Dataset entries START
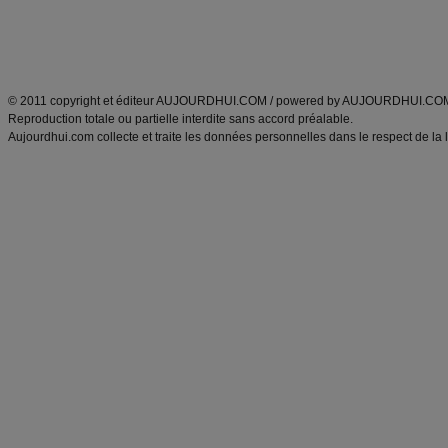
Tags
:
ventre plat
|
maigrir des fesses
|
abdominaux
|
régime américain
|
régime mayo
|
Découvrez aussi
:
exercices abdominaux
|
recette wok
|
ANXA Partenaires
:
Recette
de cuisine |
Recette cuisine
|
© 2011 copyright et éditeur AUJOURDHUI.COM / powered by AUJOURDHUI.CO
Reproduction totale ou partielle interdite sans accord préalable.
Aujourdhui.com collecte et traite les données personnelles dans le respect de la 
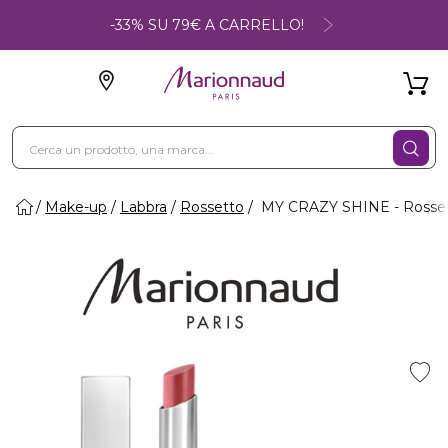
-33% SU 79€ A CARRELLO!
Make-up
Labbra
Rossetto
MY CRAZY SHINE - Rosse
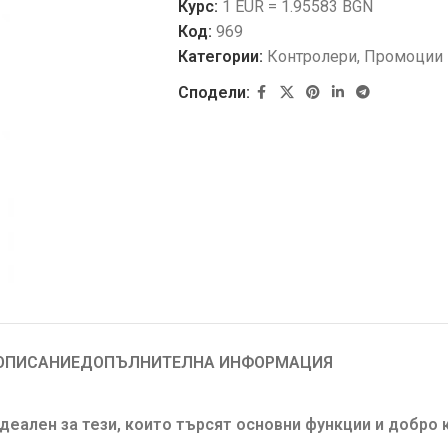
Курс:
1 EUR = 1.95583 BGN
Код:
969
Категории:
Контролери
,
Промоции
Сподели:
ОПИСАНИЕ
ДОПЪЛНИТЕЛНА ИНФОРМАЦИЯ
еален за тези, които търсят основни функции и добро к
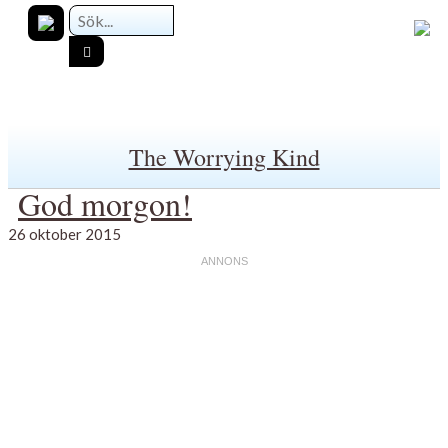
The Worrying Kind
God morgon!
26 oktober 2015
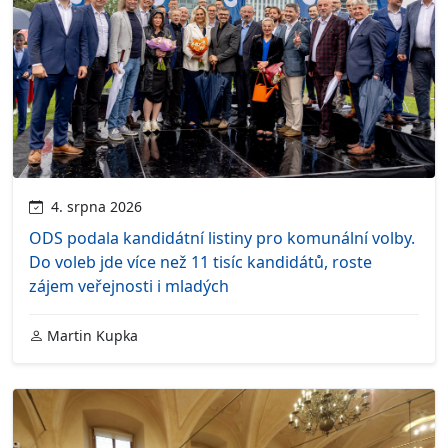
4. srpna 2026
ODS podala kandidátní listiny pro komunální volby.
Do voleb jde více než 11 tisíc kandidátů, roste
zájem veřejnosti i mladých
Martin Kupka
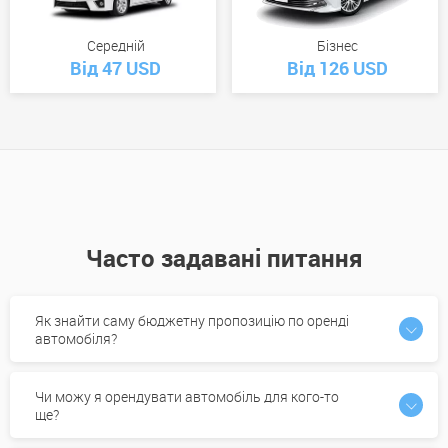
Середній
Бізнес
Від 47 USD
Від 126 USD
Часто задавані питання
Як знайти саму бюджетну пропозицію по оренді
автомобіля?
Чи можу я орендувати автомобіль для кого-то
ще?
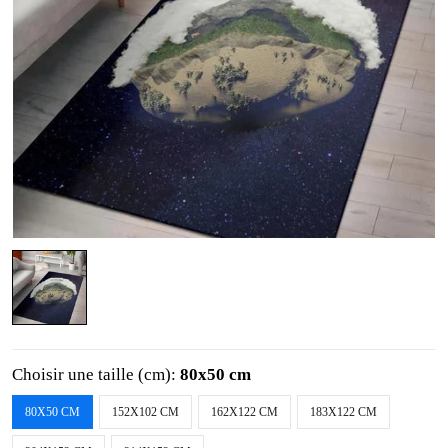
Choisir une taille (cm):
80x50 cm
80X50 CM
152X102 CM
162X122 CM
183X122 CM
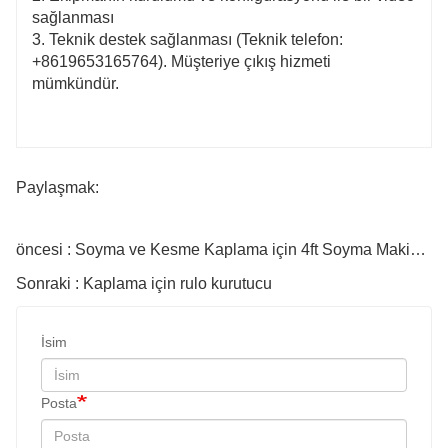
sağlanması
3. Teknik destek sağlanması (Teknik telefon:
+8619653165764). Müşteriye çıkış hizmeti
mümkündür.
Paylaşmak:
öncesi : Soyma ve Kesme Kaplama için 4ft Soyma Makinesi
Sonraki : Kaplama için rulo kurutucu
İsim
Posta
Dataset entries END
» **Work item**
From the listing above, return every line that contains the word "için".

» **Task answer**
öncesi : Soyma ve Kesme Kaplama için 4ft Soyma Makinesi
Sonraki : Kaplama için rulo kurutucu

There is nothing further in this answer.